Hoaks menurut KBBI offline adalah berita bohong. Berita bohong ini membawa malapetaka di dunia dan akhirat bagi yang menyebarkan dan yang menjadi korban hoaks.
Usman sendiri menjadi khalifah sejak tahun 23-35 H sepeninggal Umar. Paruh pertama kekuasaan Usman adalah nikmat, pada paruh kedua kekuasaannya mulai muncul berita bohong yang menimbulkan keresahan dan kekacauan.

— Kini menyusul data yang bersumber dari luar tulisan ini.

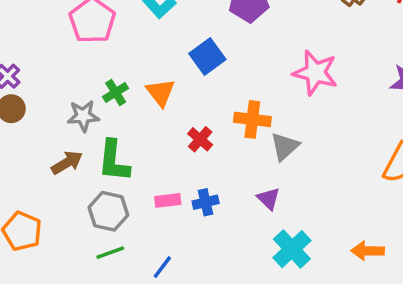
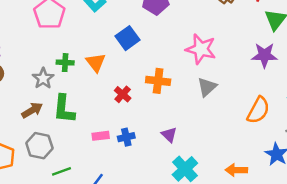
green cross: (116, 92) -> (65, 63), turned 35
gray star: (83, 116) -> (43, 78), turned -30
gray triangle: (285, 146) -> (207, 87), moved
gray hexagon: (108, 211) -> (39, 146), moved

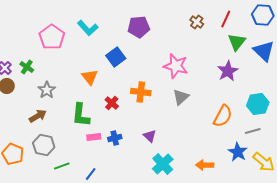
purple star: (264, 55) -> (228, 71), turned -30
green cross: (65, 63) -> (27, 67), moved, turned 32
green L-shape: (64, 109) -> (81, 115), moved

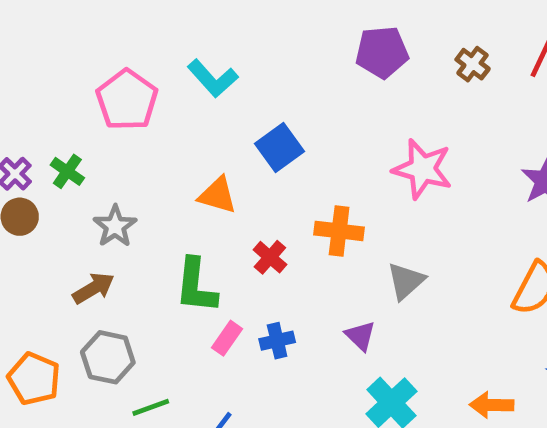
purple pentagon: (139, 27) -> (382, 52), moved
orange triangle: (90, 77) -> (217, 195), turned -36
gray triangle: (181, 97) -> (406, 281), moved
pink rectangle: (94, 137) -> (227, 338), turned -48

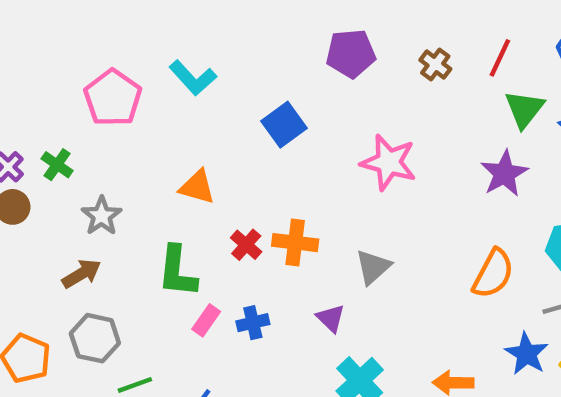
blue square: (279, 148) -> (284, 125), moved
orange cross: (339, 231) -> (295, 243), moved

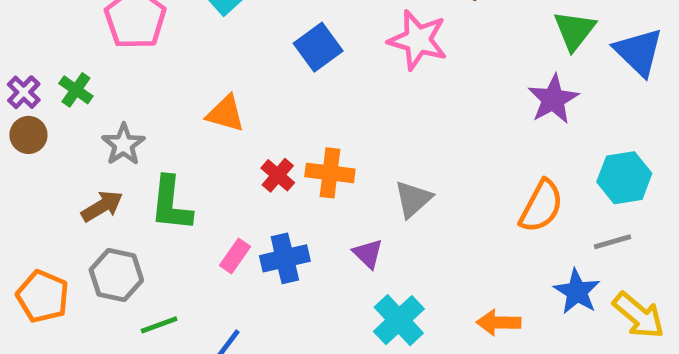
pink star: (389, 162) -> (418, 40), moved
green L-shape: (177, 271) -> (171, 204), moved
blue cross: (253, 323) -> (285, 258), size x1.4

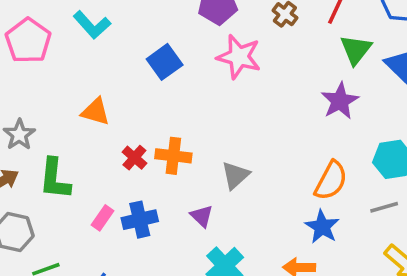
blue star: (577, 292) -> (322, 227), moved

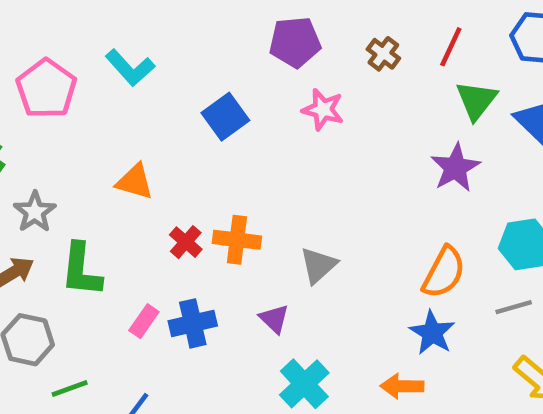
pink star: (239, 57) -> (323, 110), size x0.7

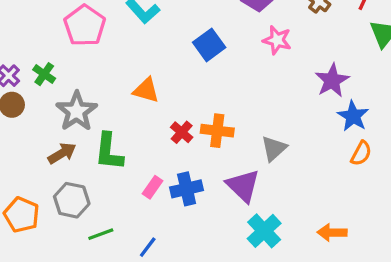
purple star: (455, 168) -> (332, 81), moved
gray star: (35, 212) -> (77, 111), size x1.4
orange semicircle: (444, 272) -> (361, 153), size x0.7
purple triangle: (274, 319) -> (243, 186), size x1.6
blue star: (432, 333) -> (353, 116), moved

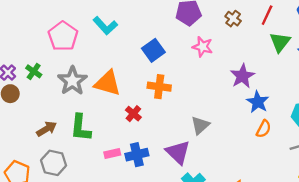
orange triangle: (146, 90) -> (108, 83), size x1.4
gray star: (77, 111) -> (72, 81), moved
orange cross: (217, 131) -> (159, 87), moved
pink rectangle: (153, 187) -> (112, 153), turned 42

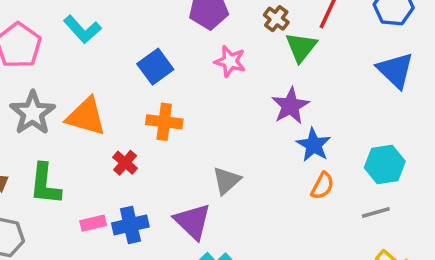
green triangle: (280, 42) -> (301, 47), moved

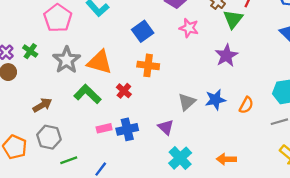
blue star: (314, 145) -> (215, 100), moved, turned 30
green L-shape: (45, 184) -> (88, 94), moved, turned 128
purple triangle: (193, 221) -> (166, 127), size x0.7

Kegoncangan itu terutama dipicu Abdullah bin Saba', seorang Yahudi dari Yaman yang pura-pura masuk Islam untuk mengail di air keruh. Ia merekrut banyak orang untuk menimbulkan hoaks dan berita bohong berupa banyak tuduhan keji terhadap Usman. Tuduhan itu sendiri bentuknya bermacam-macam mulai dari keutamaan Usman yang salah dipahami semisal dibakarnya mushaf dan kemudian diganti mushaf Usman dengan kesepakatan shahabat, atau absennya Usman dari baiat Ridwan, padahal baiat itu terjadi untuk membela Usman. Adapula tuduhan yang sama sekali dusta semisal diberikannya seperlima rampasan perang penaklukan Afrika Utara kepada saudara tirinya, Abdullah bin Sa'd bin Abi Sarh. Adapula tuduhan yang berbau 'fanatisme buta' terhadap ahlu al-bait hanya karena sebagian gubernur berasal dari Bani Umayyah, kerabat Usman. Padahal fakta sejarah menunjukkan Bani Umayyah adalah para pemimpin Qurays di sisi Bani Hasyim karena mereka berada dalam satu ikatan, bani Abdu Manaf. Disisi lain jumlah gubernur dari kerabat Ali ketika ia berkuasa jauh lebih banyak dibanding Usman. Tapi, hoaks ini sudah kadung tersebar terutama di Mesir, Bashrah, dan Kufah, karena itu tak heran jika kelompok yang 'ngluruk' datang ke Madinah dari 3 daerah ini.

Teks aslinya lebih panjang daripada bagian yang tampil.